Copy out every line holding the string "high" from the records below.
□ □ □ □ □ □ □
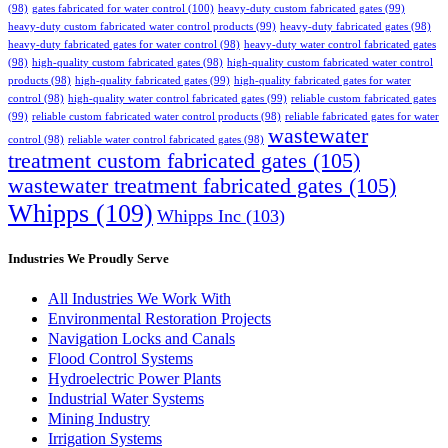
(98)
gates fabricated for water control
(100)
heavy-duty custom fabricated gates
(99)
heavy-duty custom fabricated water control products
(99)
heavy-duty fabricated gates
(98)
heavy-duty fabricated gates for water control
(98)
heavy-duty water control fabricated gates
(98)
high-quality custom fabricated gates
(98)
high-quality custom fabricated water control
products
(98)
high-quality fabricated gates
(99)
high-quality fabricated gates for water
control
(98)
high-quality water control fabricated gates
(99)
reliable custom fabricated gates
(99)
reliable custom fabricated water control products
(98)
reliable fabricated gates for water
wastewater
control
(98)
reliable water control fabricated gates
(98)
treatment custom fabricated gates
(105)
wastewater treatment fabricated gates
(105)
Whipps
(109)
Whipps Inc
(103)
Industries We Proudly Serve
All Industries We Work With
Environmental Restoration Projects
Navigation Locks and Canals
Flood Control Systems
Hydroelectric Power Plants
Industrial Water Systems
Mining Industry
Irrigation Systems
□ □ □ □ □ □ □
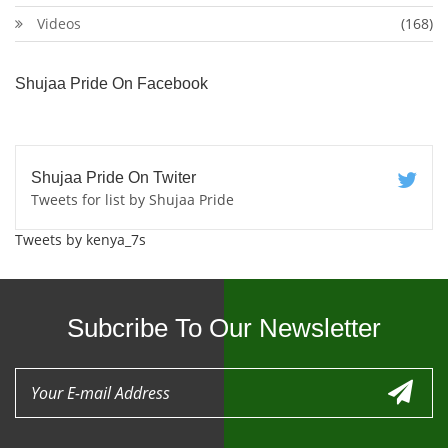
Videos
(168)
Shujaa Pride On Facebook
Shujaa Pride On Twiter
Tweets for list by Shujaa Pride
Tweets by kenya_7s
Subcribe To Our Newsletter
□ □ □ □ □ □ □
EXERCISE ANSWER:
high-quality custom fabricated gates
high-quality custom fabricated water control
high-quality fabricated gates
high-quality fabricated gates for water
high-quality water control fabricated gates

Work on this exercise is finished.